Task instructions
Scan the entries for the word "Uprightness". Every line that has it should be copied.

Entries provided
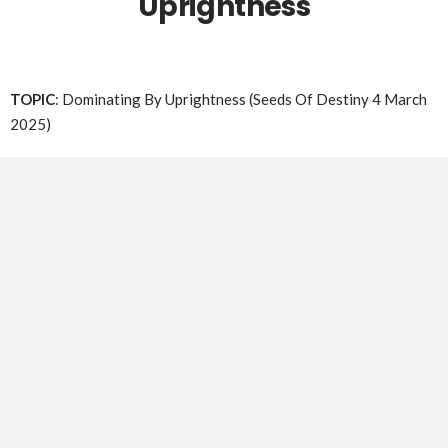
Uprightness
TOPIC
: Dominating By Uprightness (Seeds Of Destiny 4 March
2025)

==

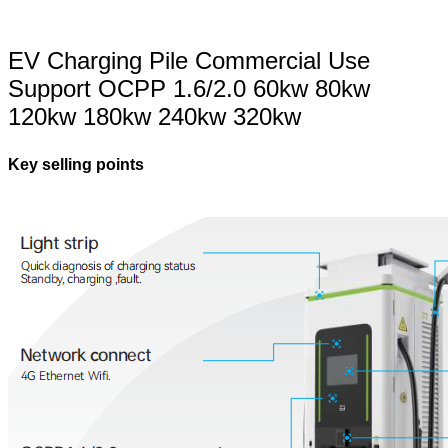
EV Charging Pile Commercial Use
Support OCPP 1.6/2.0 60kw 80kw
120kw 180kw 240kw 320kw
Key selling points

...

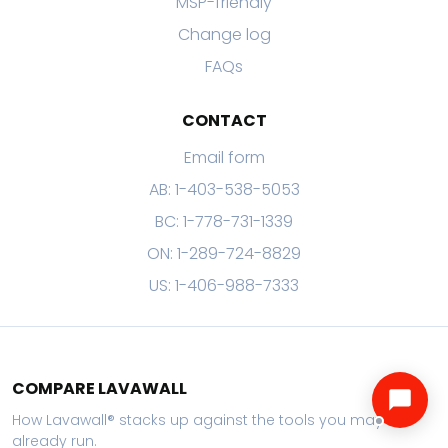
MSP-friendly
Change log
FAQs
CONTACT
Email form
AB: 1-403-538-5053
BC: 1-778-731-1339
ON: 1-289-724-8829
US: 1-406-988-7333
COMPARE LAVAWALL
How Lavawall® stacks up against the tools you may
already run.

Solution
Uprightness
: Dominating By Uprightness (Seeds Of Destiny 4 March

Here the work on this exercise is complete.